What is being asked: Your response should consist solely of the lines from the one containing "mediante un objeto" through the end of the data, copied exactly.

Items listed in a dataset
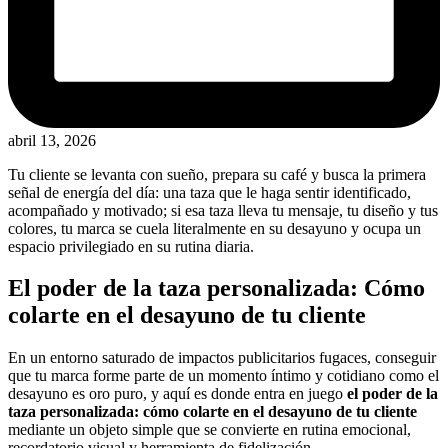
abril 13, 2026
Tu cliente se levanta con sueño, prepara su café y busca la primera
señal de energía del día: una taza que le haga sentir identificado,
acompañado y motivado; si esa taza lleva tu mensaje, tu diseño y tus
colores, tu marca se cuela literalmente en su desayuno y ocupa un
espacio privilegiado en su rutina diaria.
El poder de la taza personalizada: Cómo
colarte en el desayuno de tu cliente
En un entorno saturado de impactos publicitarios fugaces, conseguir
que tu marca forme parte de un momento íntimo y cotidiano como el
desayuno es oro puro, y aquí es donde entra en juego
el poder de la
taza personalizada: cómo colarte en el desayuno de tu cliente
mediante un objeto simple que se convierte en rutina emocional,
recordatorio visual y herramienta de fidelización.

Result for this task:
mediante un objeto simple que se convierte en rutina emocional,
recordatorio visual y herramienta de fidelización.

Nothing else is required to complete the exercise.